Mission 14: Bordeaux, France
December 5, 1943

Forts, Libs, Marauders
Raid France

Formations Meet Intense
Flak Across Channel;
11 Bombers Missing


    USAAF Fortresses, Liberators and Marauders, striking their first December blows, resumed the daylight hammering of Nazi Europe yesterday, while heavily bombed Berlin and Leipzig dug out from fresh weekend attacks by RAF block-busters.
    The heavies' objectives were identified in the Eighth Air Force communique only as "targets in occupied France." Marauders attacked "military objectives in northern France."
    Eleven heavy bombers and one of the escorting fighters were reported missing, but the crews of two missing bombers were announced as safe.
    The communique added that 11 enemy fighters were destroyed by the bombers.
    The heavies were supported by Thunderbolts and Lightnings, the Marauders by RAF, Dominion and Allied fighters which also made offensive sweeps at the same time.

Offensive Goes On

    The American operations kept up the Anglo-American offensive, marked in the last four days by Thursday night's block buster raid on the German capital, Friday night's surprise descent on Leipzig, a vital railway center, which cost 23 RAF bombers, and Saturday night's Mosquito dashes through western Germany.
    S/Sgt.
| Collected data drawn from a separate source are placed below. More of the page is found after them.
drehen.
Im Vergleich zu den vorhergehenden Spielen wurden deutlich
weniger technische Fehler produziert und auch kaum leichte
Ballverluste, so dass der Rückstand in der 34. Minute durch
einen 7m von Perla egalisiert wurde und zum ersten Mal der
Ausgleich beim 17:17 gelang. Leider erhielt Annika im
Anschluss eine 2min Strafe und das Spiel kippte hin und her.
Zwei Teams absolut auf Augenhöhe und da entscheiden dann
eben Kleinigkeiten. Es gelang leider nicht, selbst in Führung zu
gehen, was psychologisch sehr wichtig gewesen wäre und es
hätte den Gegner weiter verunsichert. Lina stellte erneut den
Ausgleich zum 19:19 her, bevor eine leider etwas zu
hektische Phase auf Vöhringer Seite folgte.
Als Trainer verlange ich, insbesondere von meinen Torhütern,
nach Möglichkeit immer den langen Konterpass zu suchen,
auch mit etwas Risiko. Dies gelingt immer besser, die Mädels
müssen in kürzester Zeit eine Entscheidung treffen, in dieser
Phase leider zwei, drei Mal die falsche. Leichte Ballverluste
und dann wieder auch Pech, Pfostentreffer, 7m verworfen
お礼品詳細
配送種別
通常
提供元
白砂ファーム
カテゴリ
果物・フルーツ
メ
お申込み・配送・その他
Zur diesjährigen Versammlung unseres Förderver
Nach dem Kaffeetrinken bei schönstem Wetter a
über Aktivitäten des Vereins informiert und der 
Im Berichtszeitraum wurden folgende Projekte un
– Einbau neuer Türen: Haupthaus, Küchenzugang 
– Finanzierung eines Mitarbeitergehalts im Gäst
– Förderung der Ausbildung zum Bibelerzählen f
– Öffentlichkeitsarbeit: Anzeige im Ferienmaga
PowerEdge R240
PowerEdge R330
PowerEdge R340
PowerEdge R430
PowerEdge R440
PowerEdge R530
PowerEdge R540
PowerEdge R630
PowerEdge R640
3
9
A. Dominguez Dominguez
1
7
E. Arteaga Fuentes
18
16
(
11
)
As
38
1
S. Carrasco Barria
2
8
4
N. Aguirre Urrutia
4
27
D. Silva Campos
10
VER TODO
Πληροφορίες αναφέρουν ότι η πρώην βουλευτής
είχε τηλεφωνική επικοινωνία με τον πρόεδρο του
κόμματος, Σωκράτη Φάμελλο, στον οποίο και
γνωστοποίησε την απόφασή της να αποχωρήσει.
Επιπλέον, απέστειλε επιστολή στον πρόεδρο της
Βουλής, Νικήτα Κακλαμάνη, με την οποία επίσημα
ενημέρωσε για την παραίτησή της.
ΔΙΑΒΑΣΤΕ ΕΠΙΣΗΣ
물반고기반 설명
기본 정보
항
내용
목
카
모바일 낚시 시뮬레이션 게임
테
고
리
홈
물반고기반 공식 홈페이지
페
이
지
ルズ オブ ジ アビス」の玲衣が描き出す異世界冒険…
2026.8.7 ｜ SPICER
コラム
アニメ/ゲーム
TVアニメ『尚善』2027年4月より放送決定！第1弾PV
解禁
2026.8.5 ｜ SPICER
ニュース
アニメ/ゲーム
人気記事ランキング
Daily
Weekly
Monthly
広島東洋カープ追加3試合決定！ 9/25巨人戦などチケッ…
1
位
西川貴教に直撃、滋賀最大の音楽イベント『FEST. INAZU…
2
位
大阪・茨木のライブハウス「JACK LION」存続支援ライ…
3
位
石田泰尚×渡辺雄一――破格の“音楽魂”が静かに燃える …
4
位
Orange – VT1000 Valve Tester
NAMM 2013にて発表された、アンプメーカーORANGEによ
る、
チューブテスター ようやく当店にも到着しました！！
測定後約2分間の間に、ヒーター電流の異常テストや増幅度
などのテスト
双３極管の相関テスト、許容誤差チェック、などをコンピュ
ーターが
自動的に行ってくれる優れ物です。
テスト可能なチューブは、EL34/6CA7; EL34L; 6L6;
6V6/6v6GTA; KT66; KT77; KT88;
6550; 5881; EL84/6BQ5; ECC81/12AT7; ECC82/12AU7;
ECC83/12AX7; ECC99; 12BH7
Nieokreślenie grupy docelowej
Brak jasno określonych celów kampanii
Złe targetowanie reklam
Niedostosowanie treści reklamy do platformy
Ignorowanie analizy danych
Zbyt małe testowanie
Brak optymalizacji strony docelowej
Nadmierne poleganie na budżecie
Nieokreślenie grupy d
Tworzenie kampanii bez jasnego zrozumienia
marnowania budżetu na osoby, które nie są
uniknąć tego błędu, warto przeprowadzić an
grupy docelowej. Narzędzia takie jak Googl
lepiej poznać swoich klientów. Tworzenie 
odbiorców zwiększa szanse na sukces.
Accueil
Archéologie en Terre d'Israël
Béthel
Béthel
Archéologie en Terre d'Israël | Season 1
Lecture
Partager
John I. Pritchard, of Wilmington, Del., who flew 50 missions in the South Pacific, came back from his 51st, flying as a gunner on the Liberator Golden Sandstorm, declaring the flak was deadly and the ETO "rougher than the South Pacific."
    Maj. Paul T. Burton, of New York and Magnolia, Ark., flying in Screamin' Mimi, agreed that "it was the worst flak I've seen in three war sections in which our Lib has been in action."
    Capt. Daniel Minnick, of New York, flying in the Liberator OK, said the fighter escort "was magnificent."
    Some Fortress formations found it easy going. "No fighters came in close enough for our gunners to shoot at," said 2/Lt. John G. McGlynn, of Gratiot, Wis.

A Cold Ride

    S/Sgt. Gerald E. Massie, of Ellington, Mo., tail gunner on Special Delivery, said, "It was a cold ride all the way down and back. I saw only five fighters and they kept far in the distance."
    1/Lt. Max C. Grebe, of Kansas City, Mo., bombardier on the Loil One, on his 24th mission, reported: "When the fighters hit us I went into the nose to man my gun and a 30-caliber shell went over my other position. It was a near miss for me."